27 janvier 2013

VERTICAL

J’ai pris mon verre et je me suis mis à regarder le ciel, seul au bord de cette fenêtre mal éclairée. Il était tard, peut-être pas, on y voyait vraiment rien mais j’essayais de peindre la nuit avec mes yeux. J’avais passé la soirée à dire des trucs surement inintéressants, à parler de moi, à être sérieux, à prendre un air grave et concentré comme si j’étais venu pour un entretien d’embauche.
A dire de la merde, à mettre dans mon nez dans mon propre caca en en redemandant encore. A m’éloigner.

Je me sentais globalement humilié comme souvent et je ne savais pas trop quoi faire, comme toujours.

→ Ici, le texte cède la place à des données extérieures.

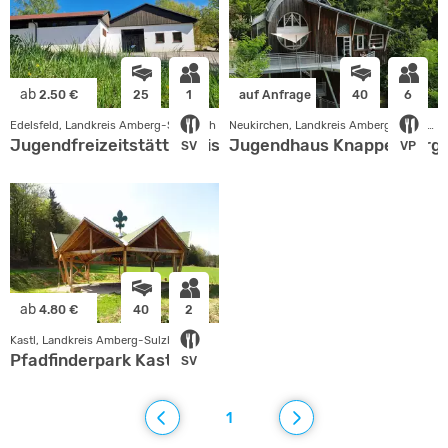
ab
2.50 €
25
1
auf Anfrage
40
6
Edelsfeld, Landkreis Amberg-Sulzbach
Neukirchen, Landkreis Amberg-Sulzbach
Jugendfreizeitstätte Weissenberg
Jugendhaus Knappenberg
SV
VP
ab
4.80 €
40
2
Kastl, Landkreis Amberg-Sulzbach
Pfadfinderpark Kastl
SV
1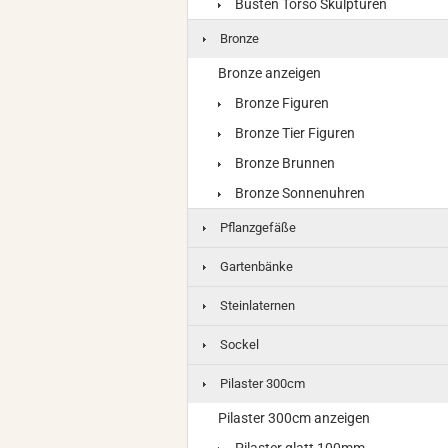
Büsten Torso Skulpturen
Bronze
Bronze anzeigen
Bronze Figuren
Bronze Tier Figuren
Bronze Brunnen
Bronze Sonnenuhren
Pflanzgefäße
Gartenbänke
Steinlaternen
Sockel
Pilaster 300cm
Pilaster 300cm anzeigen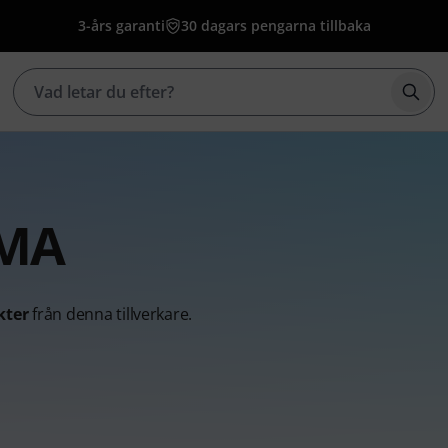
3-års garanti
30 dagars pengarna tillbaka
Börj
OMA
kter
från denna tillverkare.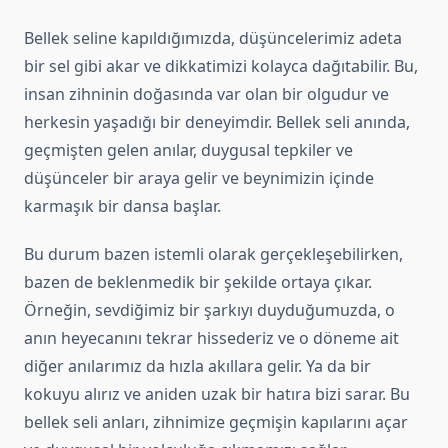
Bellek seline kapıldığımızda, düşüncelerimiz adeta
bir sel gibi akar ve dikkatimizi kolayca dağıtabilir. Bu,
insan zihninin doğasında var olan bir olgudur ve
herkesin yaşadığı bir deneyimdir. Bellek seli anında,
geçmişten gelen anılar, duygusal tepkiler ve
düşünceler bir araya gelir ve beynimizin içinde
karmaşık bir dansa başlar.
Bu durum bazen istemli olarak gerçekleşebilirken,
bazen de beklenmedik bir şekilde ortaya çıkar.
Örneğin, sevdiğimiz bir şarkıyı duyduğumuzda, o
anın heyecanını tekrar hissederiz ve o döneme ait
diğer anılarımız da hızla akıllara gelir. Ya da bir
kokuyu alırız ve aniden uzak bir hatıra bizi sarar. Bu
bellek seli anları, zihnimize geçmişin kapılarını açar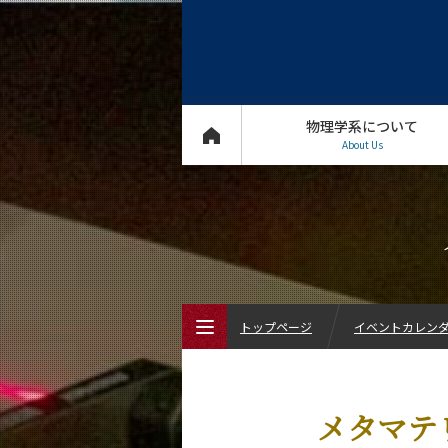
物理学系について
About Us
トップページ
イベントカレン
トップページ
メタマテ
物理学系について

Un peu gêné, je faisais semblant de ne pas voir qu’on était cinq et que quatre étaient en train de se tripoter dans mon dos. Dont deux qui n’auraient pas dû. Quel naïf. Quelle tristesse. Ils me peinaient et même temps m’intéressaient. Je les méprisais tout autant que je les enviais. J’aurais voulu être comme eux, désirés, haïs, aimés, pouvoir transgresser ce sentiment avec quelqu’un qui en aurait fait de même. Ça m’aurait excité, ça m’aurait donné la sensation d’aller au-delà, de braver l’interdit, de faire des doigts à tous ces coincés du cul, de vivre.

J’en aurais été bien incapable.

J’avais mélangé, tout ce que j’avais eu sous la main, je ne me rendais pas compte que c’était aussi le cas dans mon crâne et que je ne tarderais pas à m’accrocher définitivement aux murs. Je commençais à avoir des visions de catch américain vu sur une mauvaise chaine de la TNT et là je me suis vraiment vu partir. J’ai passé ma main glacée sur mon frond, je me suis enfoncé le doigt dans l’œil, j’ai plié les jambes sous la douleur avant de me taper la tête contre mes genoux. J’aurais pu me sectionner une artère qu’on ne s’en serait pas aperçu.

Finalement j’ai trainé ma veste, pris quelques photos, me suis dirigé vers la porte avant de me retourner pour bien enregistrer la scène devant moi. Je me suis dit que je resterais éternellement spectateur puis je suis parti.
La cage d’escalier, comme la nuit, était étrangement silencieuse, on aurait dit que quelqu’un avait oublié de brancher le son quelque part. Ça m’a donné le cafard.

Je suis rentré. Quelqu’un dormait déjà et je l’ai laissée m’insulter pour qu’elle me fasse de la place. J’aurais aimé lui vomir dessus mais ça n'aurait pas eu plus d'effet qu'un texte lu et oublié le lendemain.